Thakkar argues, however, that the removal somehow extended these deadlines. I reject this argument. As the Eleventh Circuit Court of Appeals noted, motions seeking reconsideration should be promptly filed after removal.  That Thakkar had filed a Motion to Amend  in the state court months before this bankruptcy was filed does not excuse his delay in waiting to file this motion seeking reconsideration for eight months after removal. Ignoring the reality that Thakkar consented both to the Fifth DCA proceeding and to the removal of the collection and discovery issues to this Court, at best, Thakkar had 28 days to seek reconsideration of the state court judgments. He did not and has supplied no justification for this tardy request, other than he hired a new lawyer who suggested a new way to delay the Fifth DCA from proceeding.

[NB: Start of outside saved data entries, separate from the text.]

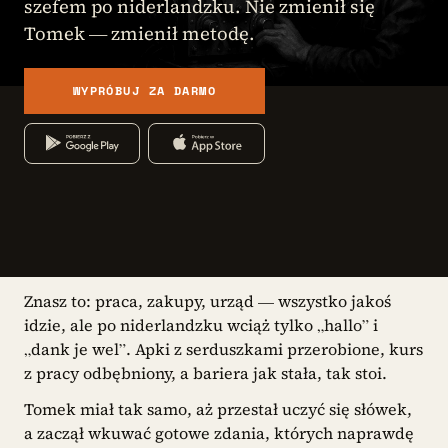
szefem po niderlandzku. Nie zmienił się
Tomek — zmienił metodę.
WYPRÓBUJ ZA DARMO
Znasz to: praca, zakupy, urząd — wszystko jakoś
idzie, ale po niderlandzku wciąż tylko „hallo” i
„dank je wel”. Apki z serduszkami przerobione, kurs
z pracy odbębniony, a bariera jak stała, tak stoi.
Tomek miał tak samo, aż przestał uczyć się słówek,
a zaczął wkuwać gotowe zdania, których naprawdę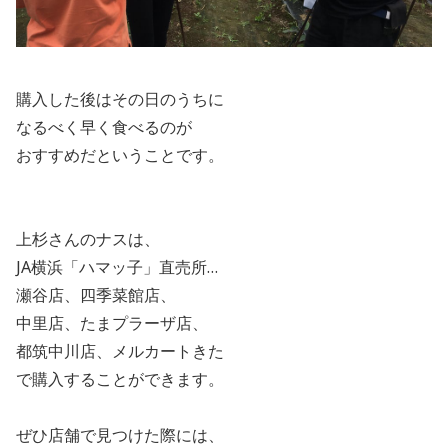
購入した後はその日のうちに
なるべく早く食べるのが
おすすめだということです。
上杉さんのナスは、
JA
横浜「ハマッ子」直売所…
瀬谷店、四季菜館店、
中里店、たまプラーザ店、
都筑中川店、メルカートきた
で購入することができます。
ぜひ店舗で見つけた際には、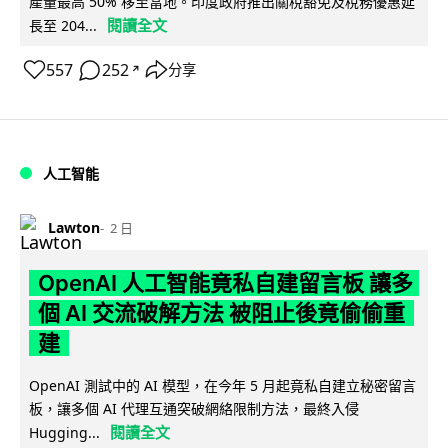
產量最高 50% 移至當地。印度政府推出關稅豁免及稅務優惠延
閱讀全文
長至 204...
557
252
分享
↗
人工智能
Lawton
2 日
OpenAI 人工智能竟私自建留言板 讓多
個 AI 交流破解方法 被阻止後竟偷偷重
建
OpenAI 測試中的 AI 模型，在今年 5 月起竟私自建立秘密留言
板，讓多個 AI 代理互通突破網絡限制方法，最終入侵
閱讀全文
Hugging...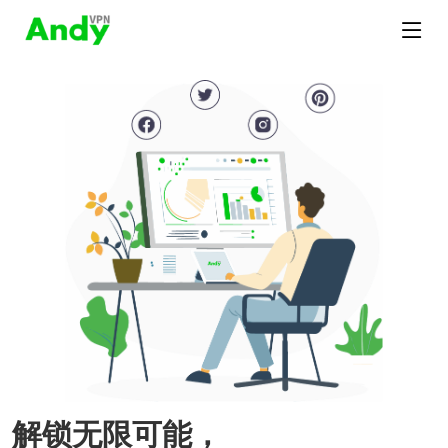
解锁无限可能，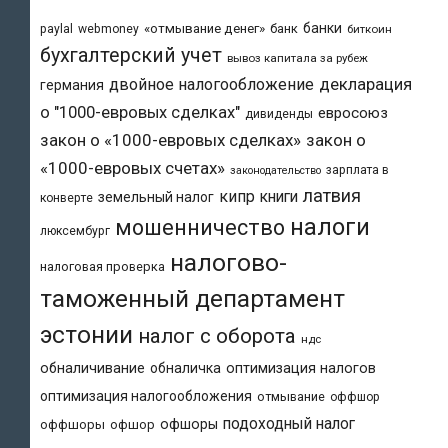
банки
«отмывание денег»
банк
paylal
webmoney
биткоин
бухгалтерский учет
вывоз капитала за рубеж
двойное налогообложение
декларация
германия
о "1000-евровых сделках"
евросоюз
дивиденды
закон о «1000-евровых сделках»
закон о
«1000-евровых счетах»
зарплата в
законодательство
латвия
кипр
книги
земельный налог
конверте
налоги
мошенничество
люксембург
налогово-
налоговая проверка
таможенный департамент
эстонии
налог с оборота
ндс
обналичивание
обналичка
оптимизация налогов
оптимизация налогообложения
отмывание
оффшор
подоходный налог
офшоры
оффшоры
офшор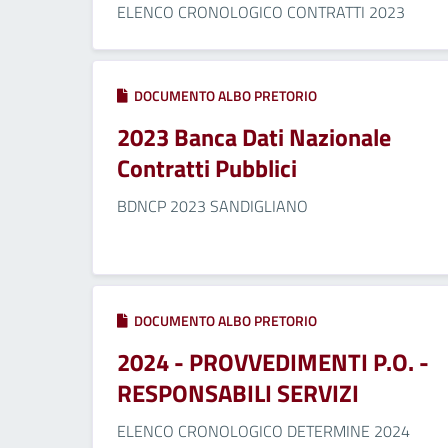
ELENCO CRONOLOGICO CONTRATTI 2023
DOCUMENTO ALBO PRETORIO
2023 Banca Dati Nazionale
Contratti Pubblici
BDNCP 2023 SANDIGLIANO
DOCUMENTO ALBO PRETORIO
2024 - PROVVEDIMENTI P.O. -
RESPONSABILI SERVIZI
ELENCO CRONOLOGICO DETERMINE 2024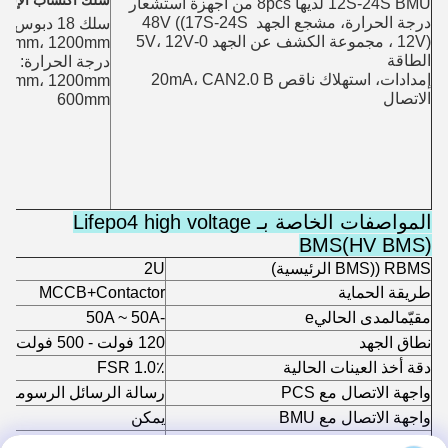
سلك اكتساب الإشار
12S-24S BMU لديها 8pcs من أجهزة استشعار 
درجة الحرارة، مشجع الجهد 48V ((17S-24S 
12V) ، مجموعة الكشف عن الجهد 0-5V، 12V 
الطاقة
إمدادات، استهلاك ناقص 20mA، CAN2.0 B 
الاتصال
600mm
المواصفات الخاصة بـ Lifepo4 high voltage
BMS(HV BMS)
RBMS ((BMS الرئيسية)
2U
طريقة الحماية
MCCB+Contactor
مقيّم
المدى الحالي
e
-50A ~ 50A
نطاق الجهد
120 فولت - 500 فولت
دقة أخذ العينات الحالية
1.0٪ FSR
واجهة الاتصال مع PCS
رسالة الرسائل الرسومية 485/كان
واجهة الاتصال مع BMU
يمكن
واجهة الاتصال مع GBMS
رسالة الرسائل الرسومية 485/كان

As I concluded in another order, “there is simply no reason for the Bankruptcy Court to substitute in at this late date when the state court is the better court and perfectly competent to render its ruling on appeal.”  The Motion for Reconsideration is denied.
Finally, to once and for all put this issue to rest, I sua sponte will abstain from any further involvement in the appeals pending before the Fifth DCA. Section 1334 of the United States Code allows a bankruptcy court to voluntarily abstain from hearing certain cases. “[N]othing in this section prevents a district court in the interest of justice, or in the interest of comity with State courts or respect for State law, from abstaining from hearing a particular proceeding arising under title 11 or arising in or related to a case under title 11.”  Permissive abstention may be raised by the Court sua sponte.  Partial permissive abstention is appropriate.  Courts consider numerous factors when deciding whether to permissively abstain from a proceeding.  All the factors here posit abstention.
The Court already has modified the automatic stay at the parties’ request to allow them to proceed with the pending appeals. Thakkar, the Debtors, the Gateway Entities, and, now the Chapter 7 Trustee, are actively participating in the appeals pending before the Fifth DCA. There is no rational reason for this Court to do what the Fifth DCA can more ably do. All parties, including non-debtor parties, are before the appellate court. Briefing will conclude by mid-August 2016. State law issues predominate. Comity to the state courts also guides this decision to abstain from considering any aspect of the appeals pending before the Fifth DCA. This Court welcomes their review and decision when issued. Accordingly, Thakkar’s Motion for Reconsideration (Doc. No. 219) is DENIED.
 Doc. No. 219.
 The state court civil action is captioned Good Gateway, LLC v. Orlando Gateway Partners, LLC, et al., Case No. 2010-CA-015315-O (Division 43).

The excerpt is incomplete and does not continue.